(Data excerpts)
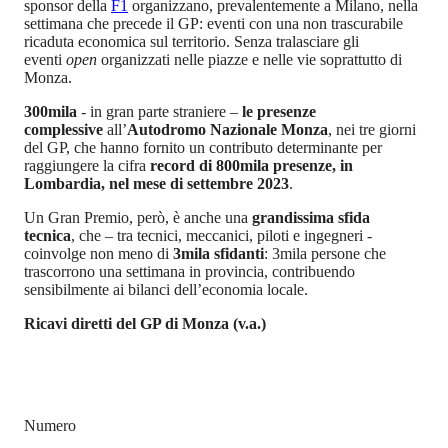
sponsor della
F1
organizzano, prevalentemente a Milano, nella
settimana che precede il GP: eventi con una non trascurabile
ricaduta economica sul territorio. Senza tralasciare gli
eventi
open
organizzati nelle piazze e nelle vie soprattutto di
Monza.
300mila
- in gran parte straniere –
le presenze
complessive
all’
Autodromo Nazionale Monza
, nei tre giorni
del GP, che hanno fornito un contributo determinante per
raggiungere la cifra
record di 800mila presenze, in
Lombardia, nel mese di settembre 2023
.
Un Gran Premio, però, è anche una
grandissima sfida
tecnica
, che – tra tecnici, meccanici, piloti e ingegneri -
coinvolge non meno di
3mila sfidanti
: 3mila persone che
trascorrono una settimana in provincia, contribuendo
sensibilmente ai bilanci dell’economia locale.
Ricavi diretti del GP di Monza (v.a.)
Numero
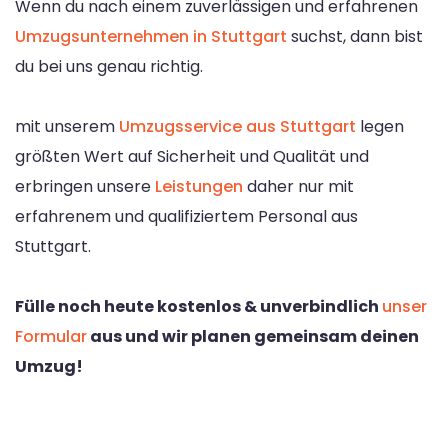
Wenn du nach einem zuverlässigen und erfahrenen
Umzugsunternehmen in Stuttgart
suchst, dann bist
du bei uns genau richtig.
mit unserem
Umzugsservice aus Stuttgart
legen
größten Wert auf Sicherheit und Qualität und
erbringen unsere
Leistungen
daher nur mit
erfahrenem und qualifiziertem Personal aus
Stuttgart.
Fülle noch heute kostenlos & unverbindlich
unser
Formular
aus und wir planen gemeinsam deinen
Umzug!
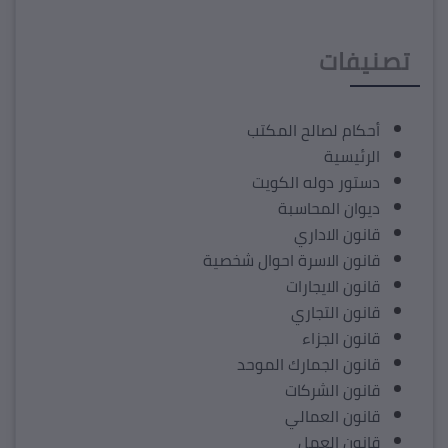
تصنيفات
أحكام لصالح المكتب
الرئيسية
دستور دوله الكويت
ديوان المحاسبة
قانون الاداري
قانون الاسرة احوال شخصية
قانون الايجارات
قانون التجاري
قانون الجزاء
قانون الجمارك الموحد
قانون الشركات
قانون العمالي
قانون العمل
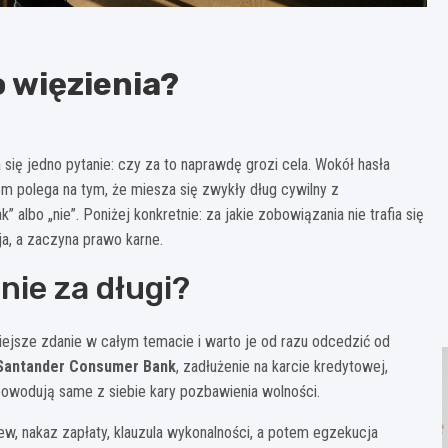
o więzienia?
 się jedno pytanie: czy za to naprawdę grozi cela. Wokół hasła
 polega na tym, że miesza się zwykły dług cywilny z
” albo „nie”. Poniżej konkretnie: za jakie zobowiązania nie trafia się
ja, a zaczyna prawo karne.
nie za długi?
ejsze zdanie w całym temacie i warto je od razu odcedzić od
Santander Consumer Bank
, zadłużenie na karcie kredytowej,
powodują same z siebie kary pozbawienia wolności.
ew, nakaz zapłaty, klauzula wykonalności, a potem egzekucja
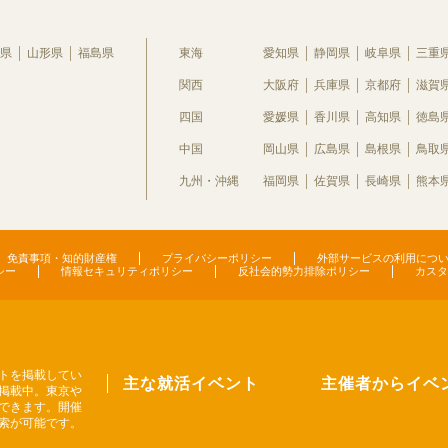
県
山形県
福島県
東海
愛知県
静岡県
岐阜県
三重
関西
大阪府
兵庫県
京都府
滋賀
四国
愛媛県
香川県
高知県
徳島
中国
岡山県
広島県
島根県
鳥取
九州・沖縄
福岡県
佐賀県
長崎県
熊本
免責事項・知的財産権
プライバシーポリシー
外部サービスの利用につ
シー
情報セキュリティポリシー
反社会的勢力排除ポリシー
カスタ
トを掲載してい
主な就活イベント
主催者からイベ
掲載中。東京や
できます。開催
索が可能です。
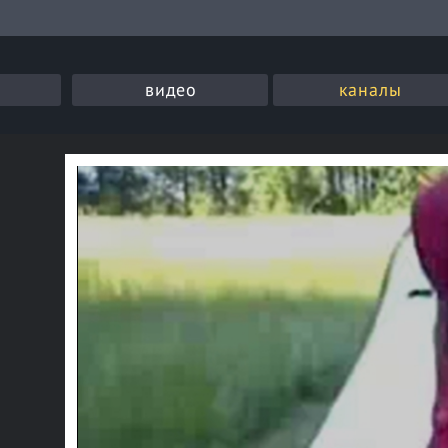
видео
каналы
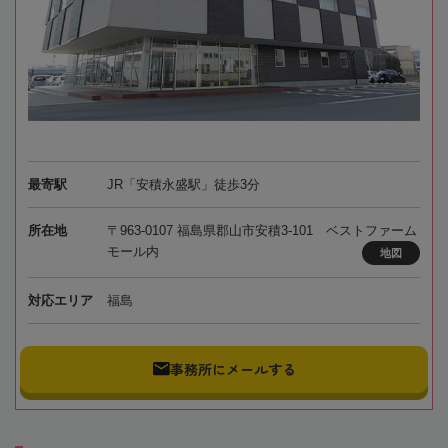
最寄駅
JR「安積永盛駅」徒歩3分
所在地
〒963-0107 福島県郡山市安積3-101 ベストファーム
モール内
地図
対応エリア
福島
事務所にメールする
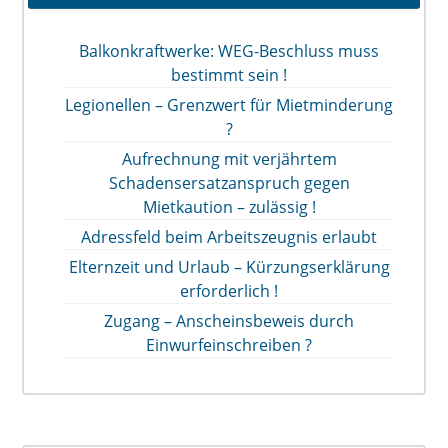
Balkonkraftwerke: WEG-Beschluss muss
bestimmt sein !
Legionellen – Grenzwert für Mietminderung
?
Aufrechnung mit verjährtem
Schadensersatzanspruch gegen
Mietkaution – zulässig !
Adressfeld beim Arbeitszeugnis erlaubt
Elternzeit und Urlaub – Kürzungserklärung
erforderlich !
Zugang – Anscheinsbeweis durch
Einwurfeinschreiben ?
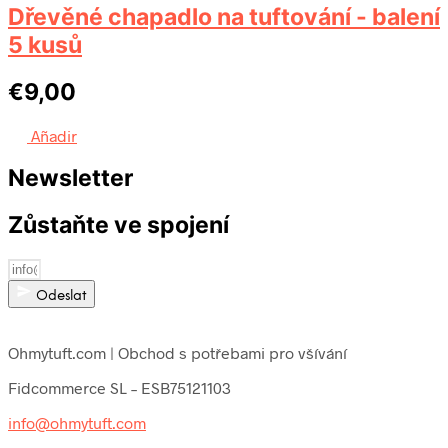
Dřevěné chapadlo na tuftování - balení
5 kusů
€
9,00
Añadir
Newsletter
Zůstaňte ve spojení
Odeslat
Ohmytuft.com | Obchod s potřebami pro všívání
Fidcommerce SL – ESB75121103
info@ohmytuft.com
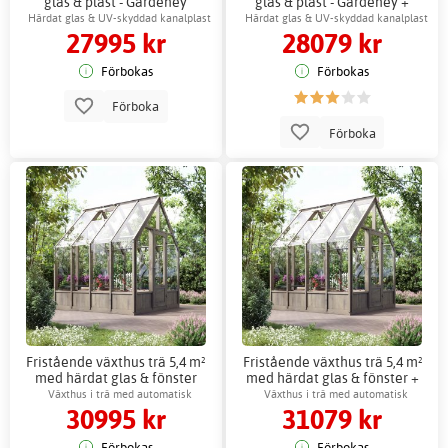
glas & plast - Gardeney
glas & plast - Gardeney +
Växthustillbehör
Härdat glas & UV-skyddad kanalplast
Härdat glas & UV-skyddad kanalplast
27995 kr
28079 kr
Förbokas
Förbokas
Förboka
Förboka
Fristående växthus trä 5,4 m²
Fristående växthus trä 5,4 m²
med härdat glas & fönster
med härdat glas & fönster +
Växthustillbehör
Växthus i trä med automatisk
Växthus i trä med automatisk
30995 kr
31079 kr
ventilation
ventilation
Förbokas
Förbokas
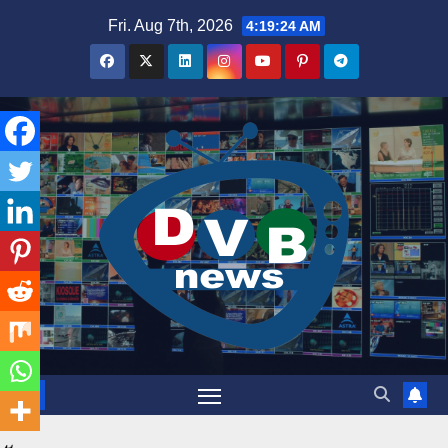
Skip
Fri. Aug 7th, 2026
4:19:25 AM
to
content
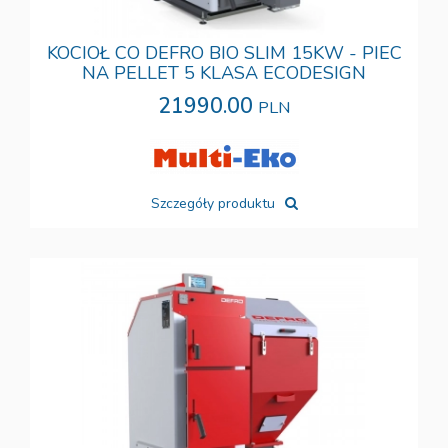
KOCIOŁ CO DEFRO BIO SLIM 15KW - PIEC
NA PELLET 5 KLASA ECODESIGN
21990.00
PLN
Szczegóły produktu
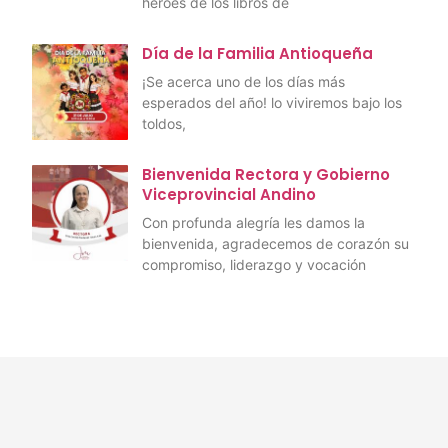
héroes de los libros de
Día de la Familia Antioqueña
¡Se acerca uno de los días más
esperados del año! lo viviremos bajo los
toldos,
Bienvenida Rectora y Gobierno
Viceprovincial Andino
Con profunda alegría les damos la
bienvenida, agradecemos de corazón su
compromiso, liderazgo y vocación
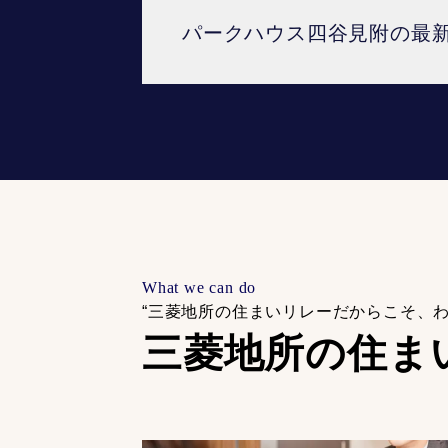
パークハウス四谷見附の最
What we can do
“三菱地所の住まいリレーだからこそ、
三菱地所の住ま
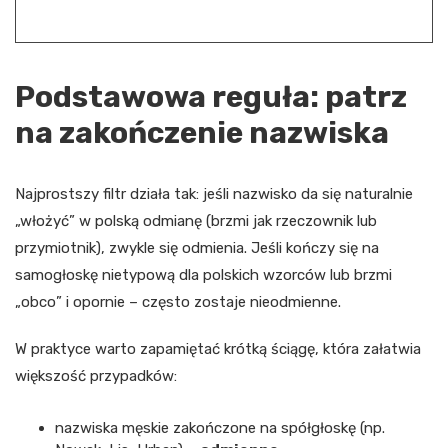
Podstawowa reguła: patrz
na zakończenie nazwiska
Najprostszy filtr działa tak: jeśli nazwisko da się naturalnie
„włożyć” w polską odmianę (brzmi jak rzeczownik lub
przymiotnik), zwykle się odmienia. Jeśli kończy się na
samogłoskę nietypową dla polskich wzorców lub brzmi
„obco” i opornie – często zostaje nieodmienne.
W praktyce warto zapamiętać krótką ściągę, która załatwia
większość przypadków:
nazwiska męskie zakończone na spółgłoskę (np.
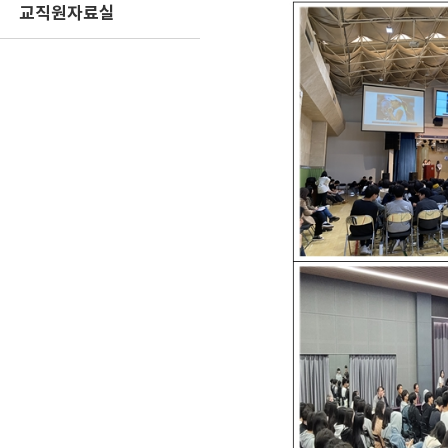
교직원자료실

▶ _Your task_
Check every line of the data, and copy the ones that contain "presenze".

▶ _Your response_
le presenze
record di 800mila presenze, in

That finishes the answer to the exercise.